Demonstrated fast convergence on water spectrum in a red supergiant atmosphere

Handles large-scale systems effectively

Potentially applicable to diverse astrophysical problems

Abstract

Context: The solution of the nonlocal thermodynamical equilibrium (non-LTE) radiative transfer equation usually relies on stationary iterative methods, which may falsely converge in some cases. Furthermore, these methods are often unable to handle large-scale systems, such as molecular spectra emerging from, for example, cool stellar atmospheres. Aims: Our objective is to develop a new method, which aims to circumvent these problems, using nonstationary numerical techniques and taking advantage of parallel computers.
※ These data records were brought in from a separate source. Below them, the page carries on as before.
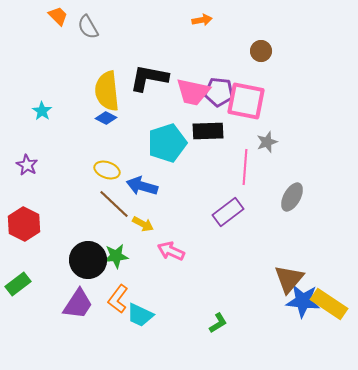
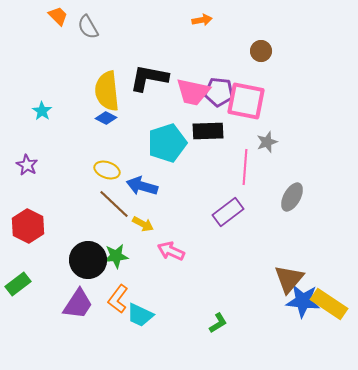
red hexagon: moved 4 px right, 2 px down
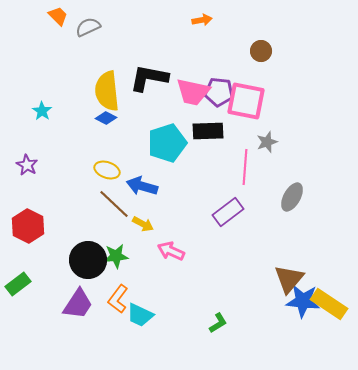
gray semicircle: rotated 95 degrees clockwise
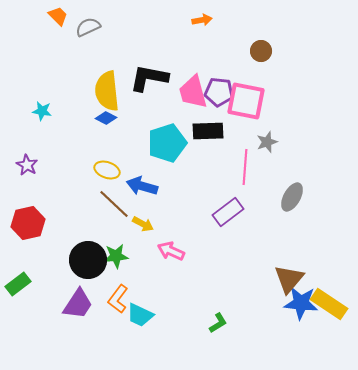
pink trapezoid: rotated 63 degrees clockwise
cyan star: rotated 24 degrees counterclockwise
red hexagon: moved 3 px up; rotated 20 degrees clockwise
blue star: moved 2 px left, 2 px down
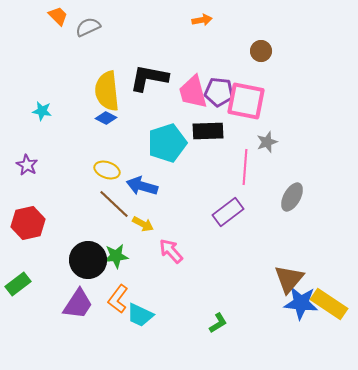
pink arrow: rotated 24 degrees clockwise
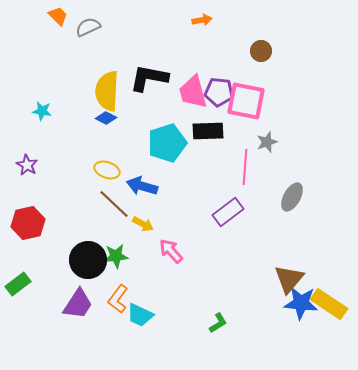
yellow semicircle: rotated 9 degrees clockwise
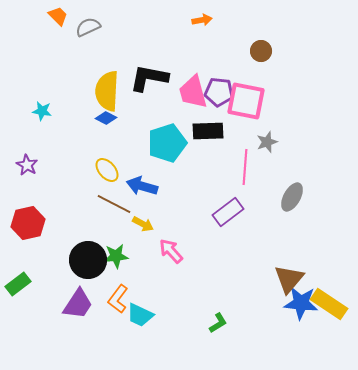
yellow ellipse: rotated 30 degrees clockwise
brown line: rotated 16 degrees counterclockwise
Methods: The technique we develop may be seen as a generalization of the coupled escape probability method. It solves the statistical equilibrium equations in all layers of a discretized model simultaneously. The numerical scheme adopted is based on the generalized minimum residual method. Result:. The code has already been applied to the special case of the water spectrum in a red supergiant stellar atmosphere. This demonstrates the fast convergence of this method, and opens the way to a wide variety of astrophysical problems.